A New York sales tax audit can be a grueling experience. The rules are complex, and it often comes down to the records, which are usually voluminous. A sales tax audit is typically a paper audit; the taxpayer must provide adequate documentation to support reportable sales and purchases for the period under examination. This is partly because sales taxes are trust taxes, and vendors are charged, as trustees of the state, with collecting and remitting the proper amount.

What happens when a business has bad records? Is the audit over before it’s begun? Are penalties assured? CPAs advising or representing companies should be reminded that taxpayers have certain defenses to an assessment, even when the books and records are lacking. This article will provide CPAs with some of the basics and highlight a recent—and rare—taxpayer victory before the New York State Division of Tax Appeals.

Which Records to Keep

Businesses are required to keep all records and documentation necessary to enable an auditor to independently verify the information reported on a sales tax return [Recordkeeping Requirements for Sales Tax Vendors, TB-ST-770 (6/2/2011)]. This includes total sales, taxable sales, taxable purchases, tax collected, credits, and tax due.

For sales transactions, businesses should keep records of every sale, the amount of each sale, the sales tax charged, the sales tax collected, and documentation supporting applicable exemptions. Each sales slip, invoice, receipt, guest check, and cash register tape, among other records, must be kept in an organized fashion.
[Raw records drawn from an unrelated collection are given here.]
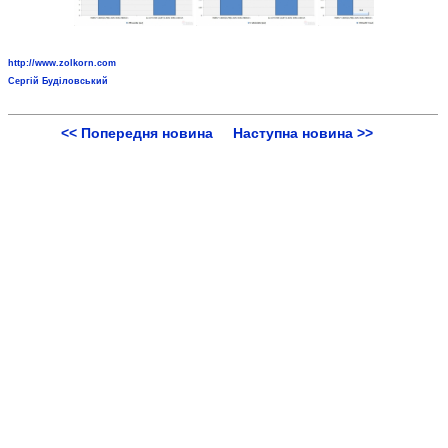
http://www.zolkorn.com
Сергій Буділовський
<< Попередня новина
Наступна новина >>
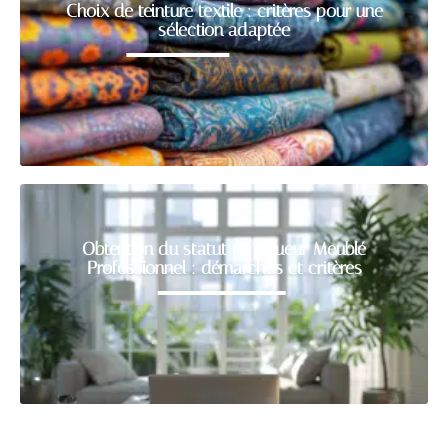
Choix de teinture textile : critères pour une
sélection adaptée
Obtention du statut de Loueur Meublé
Professionnel : démarches et critères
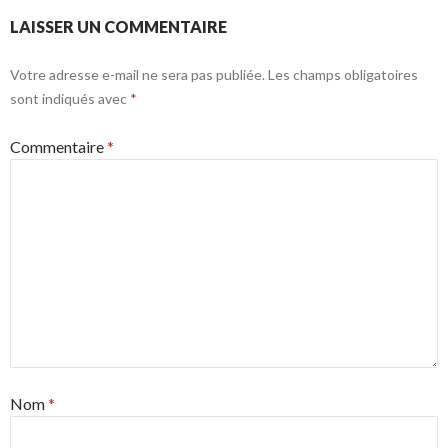
LAISSER UN COMMENTAIRE
Votre adresse e-mail ne sera pas publiée.
Les champs obligatoires
sont indiqués avec
*
Commentaire
*
Nom
*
For purchase transactions, records must be maintained to establish the taxable status of all purchases of property or services. Purchase records must substantiate whether sales tax was paid on those purchases or whether use taxes are due.
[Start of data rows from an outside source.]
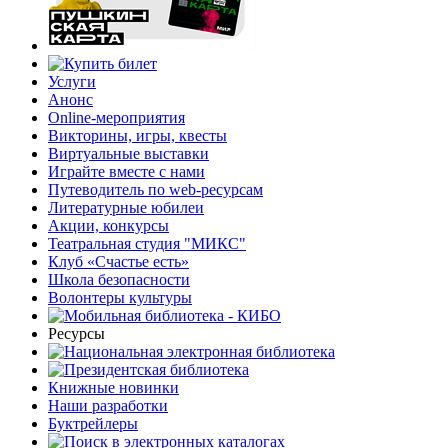
Услуги
Анонс
Online-мероприятия
Викторины, игры, квесты
Виртуальные выставки
Играйте вместе с нами
Путеводитель по web-ресурсам
Литературные юбилеи
Акции, конкурсы
Театральная студия "МИКС"
Клуб «Счастье есть»
Школа безопасности
Волонтеры культуры
Ресурсы
Книжные новинки
Наши разработки
Буктрейлеры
There are special rules for point-of-sale (POS) systems, but generally speaking, electronic records must be maintained and readily accessible in the same fashion as paper records. Under New York law, records should be kept for a minimum of three years.
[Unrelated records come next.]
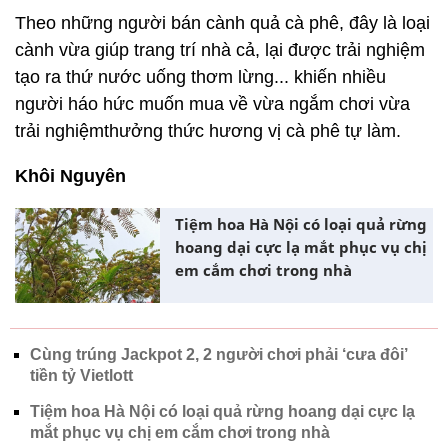
Theo những người bán cành quả cà phê, đây là loại
cành vừa giúp trang trí nhà cả, lại được trải nghiệm
tạo ra thứ nước uống thơm lừng... khiến nhiều
người háo hức muốn mua về vừa ngắm chơi vừa
trải nghiệmthưởng thức hương vị cà phê tự làm.
Khôi Nguyên
Tiệm hoa Hà Nội có loại quả rừng
hoang dại cực lạ mắt phục vụ chị
em cắm chơi trong nhà
Cùng trúng Jackpot 2, 2 người chơi phải ‘cưa đôi’
tiền tỷ Vietlott
Tiệm hoa Hà Nội có loại quả rừng hoang dại cực lạ
mắt phục vụ chị em cắm chơi trong nhà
Consequences of Improper Recordkeeping

During a sales tax audit, a taxpayer has the right to have its books and records examined as the basis of the auditor’s review, as opposed to some other audit method. When a business does not have proper and sufficient records, however, the law allows the auditor to utilize various indirect methods to project the tax due from whatever information is available to construct an estimated bill assessing tax plus penalties and interest.

For example, an auditor can conduct an observation test and count the number of customers for a given period—such as a Friday night for a restaurant—and project those sales across the entire audit period—even though business is likely much slower on Monday and Tuesday nights. The auditor could also examine rent or utility expenses and project what sales might have been, based upon certain industry averages and ratios. A retail business’s rent may be high and sales may be slow, but without accurate records of its actual activities, the auditor is generally allowed to make these types of statistical projections. After all, the taxpayer was supposed to track and maintain its own records.

Indirec Audit Methods Must Be Reasonable

Once a taxpayer is determined to have inadequate records, auditors are granted considerable latitude in selecting an indirect audit methodology. The auditor’s methodology must be reasonably calculated to reflect the tax due, but the courts have been clear that exactness is not required.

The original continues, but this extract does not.